La foule de Babel ne peut pas être comparée à l’unité sincère de celle de la Pentecôte. Pour Babel on avait une foule, pour la Pentecôte on a une communauté. Un peuple sans Dieu a perdu le pouvoir de communiquer. Des individus remplis d’Amour et de l’Esprit se sont parlé cœur à cœur (Cor ad Cor, comme le dirait le Cardinal Newman).

Les récits de la Pentecôte dans les Actes des Apôtres disent que pour un instant les nations de la terre ont pris une pause de leur souffrance habituelle et ont vécu l’expérience communautaire causée par Dieu. La Pentecôte marque le début de la mission universelle de l’Église. Il s’agit d’une mission qui élimine les obstacles humains et qui bénéficie de l’Esprit en tant qu’énergie motrice.

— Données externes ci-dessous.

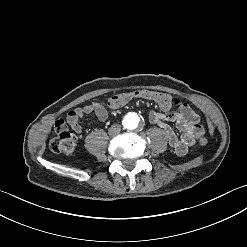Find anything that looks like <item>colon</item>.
Instances as JSON below:
<instances>
[{"label": "colon", "instance_id": "1", "mask_svg": "<svg viewBox=\"0 0 247 247\" xmlns=\"http://www.w3.org/2000/svg\"><path fill=\"white\" fill-rule=\"evenodd\" d=\"M135 96H146L147 101H158L159 109L170 107L169 93L160 92L158 88H142L136 92H114L113 99L109 101L110 109H122L128 101H134ZM202 147H207L209 142L206 138H199ZM77 141L70 132L69 123L59 120L54 124L53 136L49 141V148L53 153L70 154L74 151Z\"/></svg>", "mask_w": 247, "mask_h": 247}]
</instances>
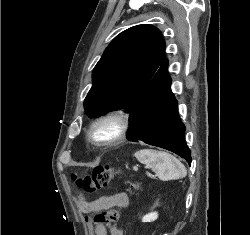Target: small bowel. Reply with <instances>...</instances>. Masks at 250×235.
<instances>
[{"instance_id": "c3829d8e", "label": "small bowel", "mask_w": 250, "mask_h": 235, "mask_svg": "<svg viewBox=\"0 0 250 235\" xmlns=\"http://www.w3.org/2000/svg\"><path fill=\"white\" fill-rule=\"evenodd\" d=\"M129 203V195L125 192H120L103 196L91 203H84L82 204L81 209L84 213H94L114 207L127 208ZM90 223L94 227L95 235H123V230L116 225L97 223L92 219L90 220Z\"/></svg>"}]
</instances>
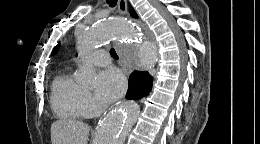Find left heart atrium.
Masks as SVG:
<instances>
[{
    "instance_id": "1",
    "label": "left heart atrium",
    "mask_w": 260,
    "mask_h": 144,
    "mask_svg": "<svg viewBox=\"0 0 260 144\" xmlns=\"http://www.w3.org/2000/svg\"><path fill=\"white\" fill-rule=\"evenodd\" d=\"M125 89L124 75L118 69L110 68L102 71L98 76L96 97L101 103L108 104L120 98Z\"/></svg>"
}]
</instances>
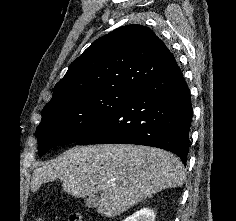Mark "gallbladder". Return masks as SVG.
<instances>
[{"label":"gallbladder","instance_id":"1","mask_svg":"<svg viewBox=\"0 0 236 221\" xmlns=\"http://www.w3.org/2000/svg\"><path fill=\"white\" fill-rule=\"evenodd\" d=\"M85 206L88 208H96L99 204V197L91 195L84 200Z\"/></svg>","mask_w":236,"mask_h":221}]
</instances>
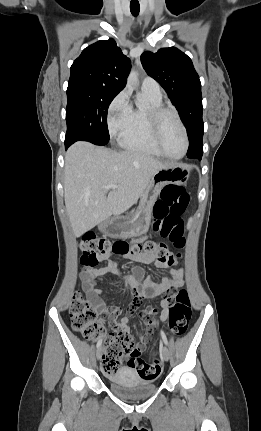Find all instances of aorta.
Here are the masks:
<instances>
[{"label": "aorta", "mask_w": 261, "mask_h": 431, "mask_svg": "<svg viewBox=\"0 0 261 431\" xmlns=\"http://www.w3.org/2000/svg\"><path fill=\"white\" fill-rule=\"evenodd\" d=\"M127 83H128V85H131V86H135V87L138 86L139 80H138V72L137 71L131 70V72L127 78Z\"/></svg>", "instance_id": "aorta-1"}]
</instances>
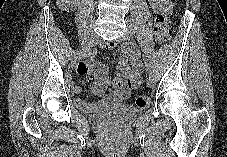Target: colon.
I'll use <instances>...</instances> for the list:
<instances>
[{
    "mask_svg": "<svg viewBox=\"0 0 227 157\" xmlns=\"http://www.w3.org/2000/svg\"><path fill=\"white\" fill-rule=\"evenodd\" d=\"M154 30L155 36L159 41L165 42L168 40L170 31L163 15H158L156 17ZM135 102L139 108L145 109L149 106L150 99L147 96H138L135 99Z\"/></svg>",
    "mask_w": 227,
    "mask_h": 157,
    "instance_id": "5ec220e1",
    "label": "colon"
}]
</instances>
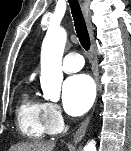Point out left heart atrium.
Segmentation results:
<instances>
[{
    "mask_svg": "<svg viewBox=\"0 0 131 151\" xmlns=\"http://www.w3.org/2000/svg\"><path fill=\"white\" fill-rule=\"evenodd\" d=\"M95 95L92 78L86 74L69 77L63 85V105L72 116L85 113L91 106Z\"/></svg>",
    "mask_w": 131,
    "mask_h": 151,
    "instance_id": "left-heart-atrium-1",
    "label": "left heart atrium"
}]
</instances>
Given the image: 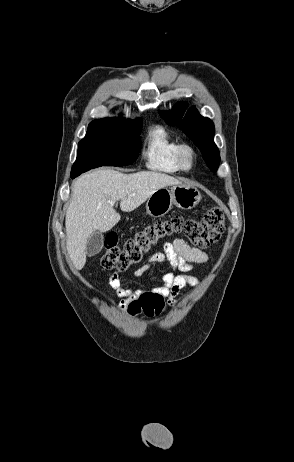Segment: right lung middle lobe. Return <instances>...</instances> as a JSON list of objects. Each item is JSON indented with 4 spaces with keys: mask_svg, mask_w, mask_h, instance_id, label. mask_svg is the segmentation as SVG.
I'll list each match as a JSON object with an SVG mask.
<instances>
[{
    "mask_svg": "<svg viewBox=\"0 0 294 462\" xmlns=\"http://www.w3.org/2000/svg\"><path fill=\"white\" fill-rule=\"evenodd\" d=\"M142 119L128 121L121 118H104L89 124L84 139L79 142L78 154L71 176L95 168L103 156H109L113 166H125L137 159L141 142L139 134Z\"/></svg>",
    "mask_w": 294,
    "mask_h": 462,
    "instance_id": "obj_1",
    "label": "right lung middle lobe"
}]
</instances>
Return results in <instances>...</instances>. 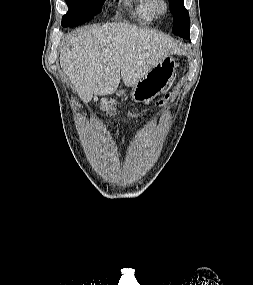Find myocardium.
Returning <instances> with one entry per match:
<instances>
[{"label": "myocardium", "instance_id": "myocardium-1", "mask_svg": "<svg viewBox=\"0 0 253 285\" xmlns=\"http://www.w3.org/2000/svg\"><path fill=\"white\" fill-rule=\"evenodd\" d=\"M152 8L156 15H164L168 12L169 4L167 0H152Z\"/></svg>", "mask_w": 253, "mask_h": 285}]
</instances>
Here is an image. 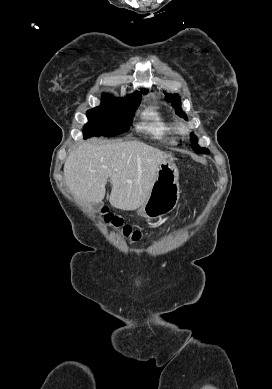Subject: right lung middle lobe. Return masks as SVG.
I'll return each mask as SVG.
<instances>
[{
  "mask_svg": "<svg viewBox=\"0 0 272 389\" xmlns=\"http://www.w3.org/2000/svg\"><path fill=\"white\" fill-rule=\"evenodd\" d=\"M141 94L121 99L106 95L99 107L87 111L88 123L83 128L84 138L116 136L128 130L138 107Z\"/></svg>",
  "mask_w": 272,
  "mask_h": 389,
  "instance_id": "obj_1",
  "label": "right lung middle lobe"
}]
</instances>
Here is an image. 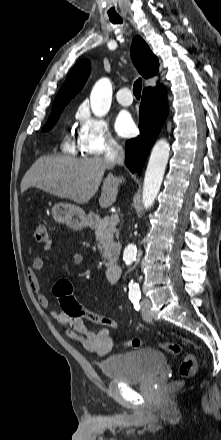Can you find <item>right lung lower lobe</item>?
Segmentation results:
<instances>
[{"instance_id":"1","label":"right lung lower lobe","mask_w":221,"mask_h":440,"mask_svg":"<svg viewBox=\"0 0 221 440\" xmlns=\"http://www.w3.org/2000/svg\"><path fill=\"white\" fill-rule=\"evenodd\" d=\"M167 114L165 88L158 85L144 89L139 114L140 135L125 144L126 165L131 172L142 168Z\"/></svg>"}]
</instances>
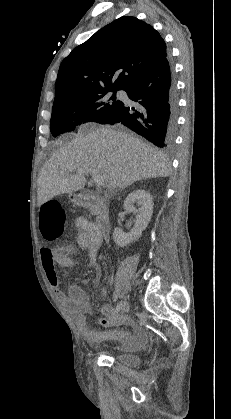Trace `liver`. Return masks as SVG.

Nous avons encore plusieurs tours de Babel de nos jours dans plusieurs parties du monde et j’ose dire, dans l’Église. Cette expérience synodale de fraternité, de discussion, de parole, de partage et d’ouverture, aussi chargée puisse-t-elle être à cause des difficultés de traduction, des horaires rigides, de la frustration et de la confusion pour certains, c’est aussi toutefois un modèle différent ; en même temps ça nous apprend le sens de la Pentecôte et le coût de l’appartenance à une Église universelle.